[[ RAW DATA open ]]

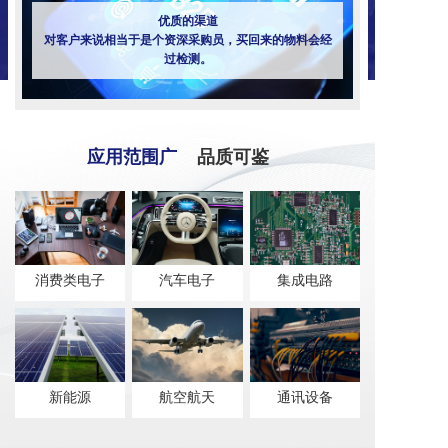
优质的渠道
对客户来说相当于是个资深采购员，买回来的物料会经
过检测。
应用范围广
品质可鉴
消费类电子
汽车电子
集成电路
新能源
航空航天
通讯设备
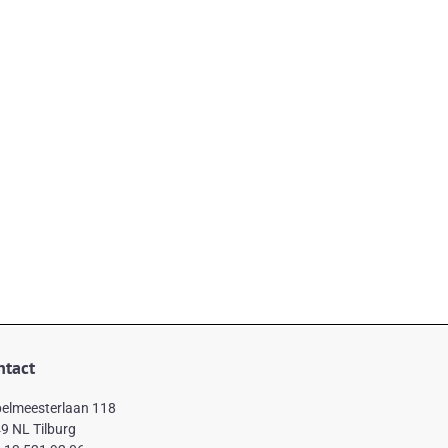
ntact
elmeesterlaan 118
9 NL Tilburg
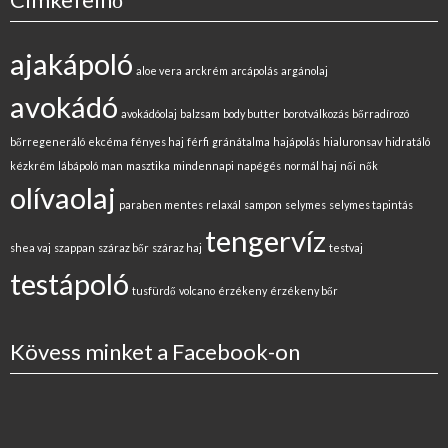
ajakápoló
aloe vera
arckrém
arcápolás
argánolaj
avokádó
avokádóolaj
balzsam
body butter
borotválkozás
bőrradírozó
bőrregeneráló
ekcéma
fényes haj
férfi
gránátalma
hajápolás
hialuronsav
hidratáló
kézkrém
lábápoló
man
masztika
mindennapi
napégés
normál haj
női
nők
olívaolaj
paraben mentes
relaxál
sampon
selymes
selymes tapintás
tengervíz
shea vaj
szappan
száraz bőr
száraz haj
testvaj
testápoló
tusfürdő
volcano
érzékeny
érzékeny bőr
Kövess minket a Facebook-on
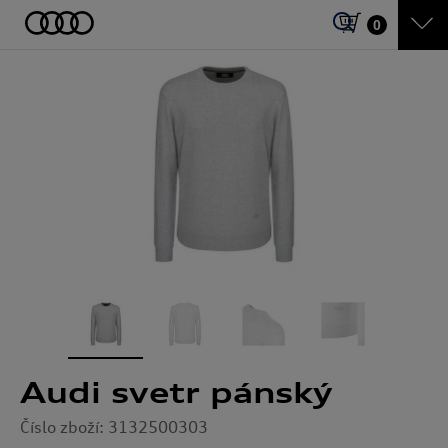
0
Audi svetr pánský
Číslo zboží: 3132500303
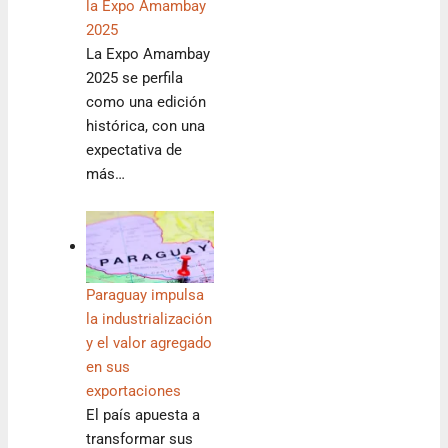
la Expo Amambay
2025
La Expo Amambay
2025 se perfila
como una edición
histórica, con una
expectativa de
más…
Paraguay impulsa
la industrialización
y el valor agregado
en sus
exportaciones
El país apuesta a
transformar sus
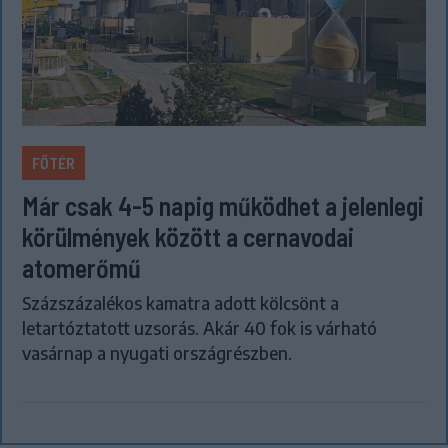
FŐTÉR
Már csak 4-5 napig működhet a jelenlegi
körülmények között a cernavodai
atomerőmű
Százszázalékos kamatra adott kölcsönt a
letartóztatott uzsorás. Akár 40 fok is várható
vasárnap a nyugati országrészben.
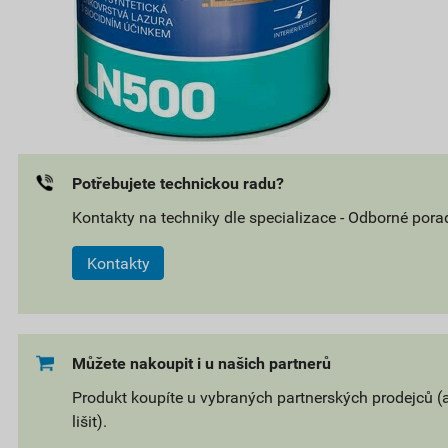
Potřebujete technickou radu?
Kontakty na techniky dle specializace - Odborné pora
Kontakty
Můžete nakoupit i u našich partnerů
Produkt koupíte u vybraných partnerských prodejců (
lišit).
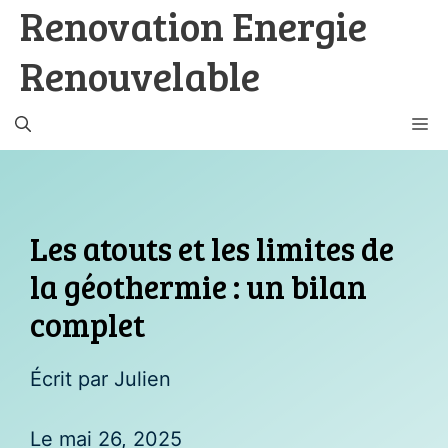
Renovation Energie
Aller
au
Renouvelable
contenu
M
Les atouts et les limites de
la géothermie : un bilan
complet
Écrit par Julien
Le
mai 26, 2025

[[ RAW DATA closed ]]

■ **WHAT IS NEEDED**
Please print all the lines above exactly as given and leave out every picture.

■ **OUTPUT**
优质的渠道
对客户来说相当于是个资深采购员，买回来的物料会经
过检测。
应用范围广
品质可鉴
消费类电子
汽车电子
集成电路
新能源
航空航天
通讯设备
ntact
elmeesterlaan 118
9 NL Tilburg
ajakápoló
aloe vera
arckrém
arcápolás
argánolaj
avokádó
avokádóolaj
balzsam
body butter
borotválkozás
bőrradírozó
bőrregeneráló
ekcéma
fényes haj
férfi
gránátalma
hajápolás
hialuronsav
hidratáló
kézkrém
lábápoló
man
masztika
mindennapi
napégés
normál haj
női
nők
olívaolaj
paraben mentes
relaxál
sampon
selymes
selymes tapintás
tengervíz
shea vaj
szappan
száraz bőr
száraz haj
testvaj
testápoló
tusfürdő
volcano
érzékeny
érzékeny bőr
Kövess minket a Facebook-on
0
Audi svetr pánský
Číslo zboží: 3132500303
la Expo Amambay
2025
La Expo Amambay
2025 se perfila
como una edición
histórica, con una
expectativa de
más…
Paraguay impulsa
la industrialización
y el valor agregado
en sus
exportaciones
El país apuesta a
transformar sus
FŐTÉR
Már csak 4-5 napig működhet a jelenlegi
körülmények között a cernavodai
atomerőmű
Százszázalékos kamatra adott kölcsönt a
letartóztatott uzsorás. Akár 40 fok is várható
vasárnap a nyugati országrészben.
Potřebujete technickou radu?
Kontakty na techniky dle specializace - Odborné pora
Kontakty
Můžete nakoupit i u našich partnerů
Produkt koupíte u vybraných partnerských prodejců (
lišit).
Renovation Energie
Aller
au
Renouvelable
contenu
M
Les atouts et les limites de
la géothermie : un bilan
complet
Écrit par Julien
Le
mai 26, 2025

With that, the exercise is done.